At the other extreme there is the ‘war room’ for more intense brainstorming. “You can put your ideas up on the walls, and there is coffee, tea and biscuits, so you don’t have to go outside. You lock yourself up for a couple of hours, let the energy flow and the creativity come.” Elsewhere there are cosy corners, communal tables and fully upholstered rooms where you can flop and work, or even take a nap.

Mertens thinks that requests from regular companies for this kind of innovation are a sign that the workplace is evolving. “Clients feel that people want to work in a different way, or they have started working in a different way, but it’s not always possible in the standard office. So they want to make it possible,” he explains. “It’s not that architecture is changing behaviour, or that behaviour is changing office design. The two go hand in hand.”

Intracto

One company that has embraced this approach is Intracto, which provides consultancy, strategy and marketing services in a range of digital areas. “We are creative technology agency, and we believe the creativity we deliver in our work should be reflected in our day-today environment,” says managing director Pieter Janssens.

That wasn’t the case three years ago, when Intracto was renting offices in an industrial building. “There was one big space with a grey floor, white walls and a white ceiling with fluorescent lights. It was very industrial, very clean, but not at all inspirational.”

Quickly outgrowing this space, Intracto bought land next to the canal at Herentals, near Antwerp, and set about designing a new ‘campus’ with architects Puur. “We didn’t want to have too many walls in the building. Only the meeting rooms are enclosed, so it’s more like an open space divided into different zones. And we wanted a separate floor that was not focused on the job.”

This top floor in the three-storey building has a restaurant, a cafe and a seminar room. “There are no desks, no fixed computers; the only thing that matters is that you can have some fun, relax and be inspired in a nice environment.”

Puur proposed an urban concept for the whole campus. “Every zone in our company space reflects a specific building or place in a real city,” Janssens explains. “So we have our own coffee bar, our own cinema, library, pop-up store, candy room, theme parks, and so on.”

The library and coffee bar are self-explanatory, but other areas involve looser interpretations. The candy store, for example, is a room with brightly coloured furniture and lights, its walls inspired by the M&Ms wall of chocolate in New York. The pop-up store is a meeting room furnished with warehouse pallets and second-hand chairs. Staff pitch in periodically to reinvent the space.

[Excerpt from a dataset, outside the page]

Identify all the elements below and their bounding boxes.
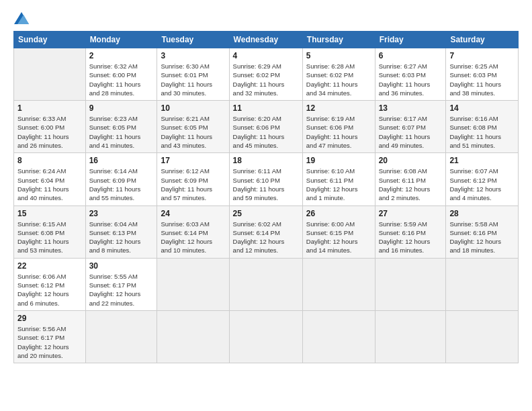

In common with the co-working model, meetings often take place in the open. “We created a lot of small, very cosy places around the office, with different kinds of furniture, where people can go to have a short talk.” Meanwhile, the entrance hall features a set of steps, like an amphitheatre, where staff gather to hear company announcements, or to work or chat if the various meeting spaces are occupied. “We’ve made the entrance into a multifunctional area. It’s not just a waiting area for customers.”

Since Intracto moved into the building in 2015 its staff has doubled, from 70 to around 140 people. The open design has absorbed the growth well, Janssens says, although noise can sometimes be a distraction. And he has kept the third floor free of office space, opening for outside events such as seminars, training sessions and other meetings.

“Every week around fifty entrepreneurs, CEOs, marketing and IT managers come into our building,” he says. “They are not customers, but they hear our story and they spread the word that something is going on in the small town of Herentals. That has a good effect on our image.”

So rather than a dead space, it is working hard for the company. “In the short term it didn’t look like a good investment, but when you take everything into account it was a pretty smart move for us.” With the company still growing, Intracto is starting to think about its next campus. The idea is to build near by, and use the existing building as a co-working space for start-ups.